1. Finding derivative with the given information

$\displaystyle \displaystyle y=f(\sqrt{x^2+9})$ and $\displaystyle \displaystyle f'(5)=-2$, find $\displaystyle \displaystyle\frac{dy}{dx}$ when $\displaystyle \displaystyle x=4$

How would I start this question? Greatly appreciate the help!

2. Use the Chain's Rule to $\displaystyle y=f(\sqrt{x^2+9})$ and substitute $\displaystyle x=4$ .

Fernando Revilla

3. Originally Posted by FernandoRevilla
Use the Chain's Rule to $\displaystyle y=f(\sqrt{x^2+9})$ and substitute $\displaystyle x=4$ .

Fernando Revilla
Substitute $\displaystyle \displaystyle x=4$ in the derivative of $\displaystyle \displaystyle\sqrt{x^2+9}$?

4. Answer in the back of the book is $\displaystyle \displaystyle -\frac{8}{5}$. I'm not sure where to begin.

5. $\displaystyle \dfrac{dy}{dx}=f'(\sqrt{x^2+9})\cdot \dfrac{x}{\sqrt{x^2+9}}$

Substitute $\displaystyle x=4$ .

Fernando Revilla

6. Originally Posted by FernandoRevilla
$\displaystyle \dfrac{dy}{dx}=f'(\sqrt{x^2+9})\cdot \dfrac{x}{\sqrt{x^2+9}}$

Substitute $\displaystyle x=4$ .

Fernando Revilla
I'm not sure if I understand how $\displaystyle f'(\sqrt{x^2+9})$ works.

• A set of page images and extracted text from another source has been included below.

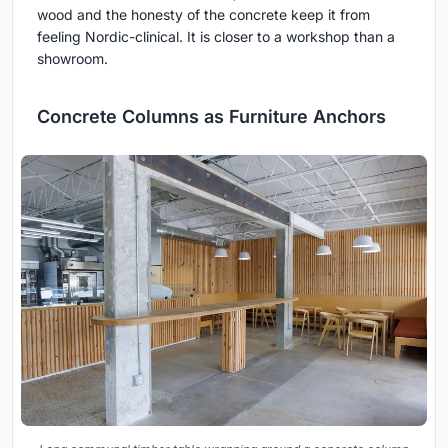
wood and the honesty of the concrete keep it from
feeling Nordic-clinical. It is closer to a workshop than a
showroom.
Concrete Columns as Furniture Anchors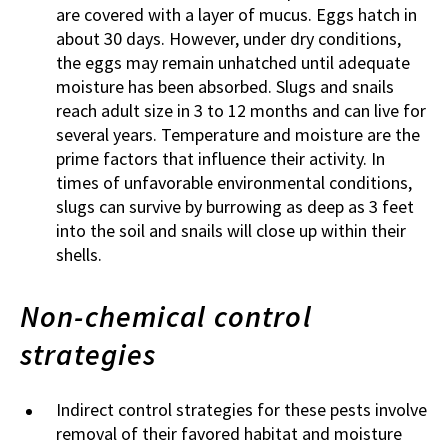
are covered with a layer of mucus. Eggs hatch in
about 30 days. However, under dry conditions,
the eggs may remain unhatched until adequate
moisture has been absorbed. Slugs and snails
reach adult size in 3 to 12 months and can live for
several years. Temperature and moisture are the
prime factors that influence their activity. In
times of unfavorable environmental conditions,
slugs can survive by burrowing as deep as 3 feet
into the soil and snails will close up within their
shells.
Non-chemical control
strategies
Indirect control strategies for these pests involve
removal of their favored habitat and moisture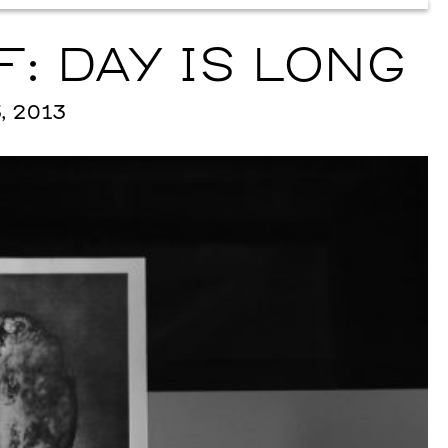
: DAY IS LONG
, 2013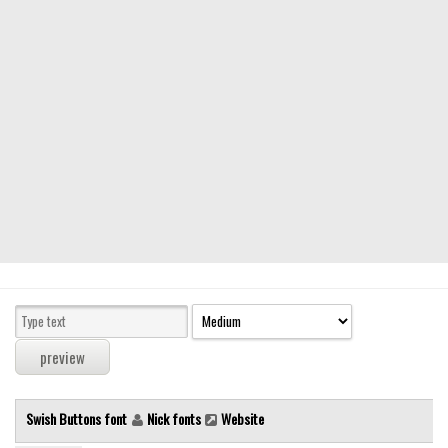
Modern
computer
Serif
picture
blackletter
Random
Top
Basic
Fixed width
Sans serif
Serif
Various
Swish Buttons font
Nick fonts
Website
Dingbats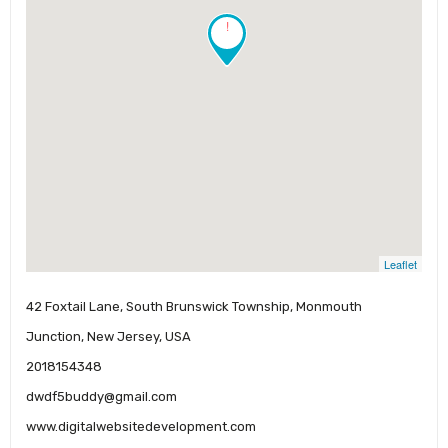
!
Leaflet
42 Foxtail Lane, South Brunswick Township, Monmouth
Junction, New Jersey, USA
2018154348
dwdf5buddy@gmail.com
www.digitalwebsitedevelopment.com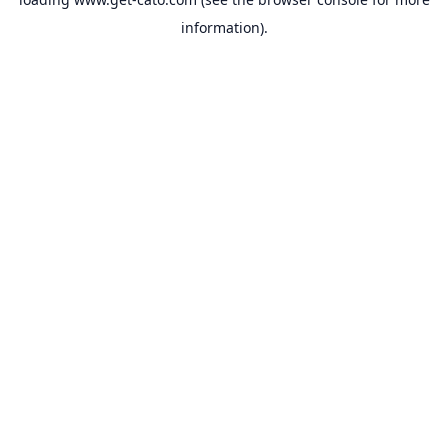
information).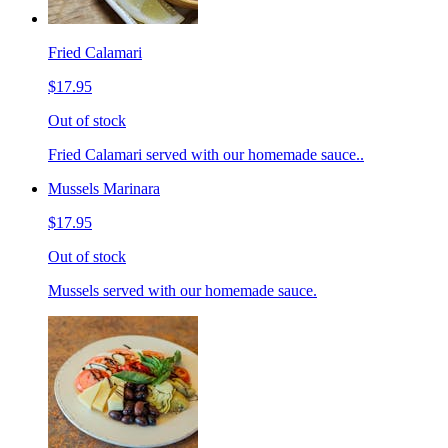
Fried Calamari
$17.95
Out of stock
Fried Calamari served with our homemade sauce..
Mussels Marinara
$17.95
Out of stock
Mussels served with our homemade sauce.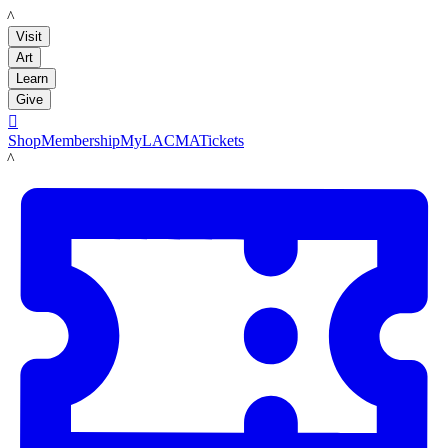
LACMA
Visit
Art
Learn
Give

Shop
Membership
MyLACMA
Tickets
LACMA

Is $\displaystyle f(x)=\sqr{x^2+9}$? If so, where do we use the $\displaystyle f'(5)=-2$ information?

7. Originally Posted by youngb11
I'm not sure if I understand how f'(\sqrt{x^2+9}) works.

$\displaystyle \dfrac{dy}{dx}(4)=f'(\sqrt {4^2+9})\cdot \dfrac{4}{\sqrt {4^2+9}}=f'(5)\cdot \dfrac{4}{5}=(-2)\cdot \dfrac {4}{5}=-\dfrac{8}{5}$

Fernando Revilla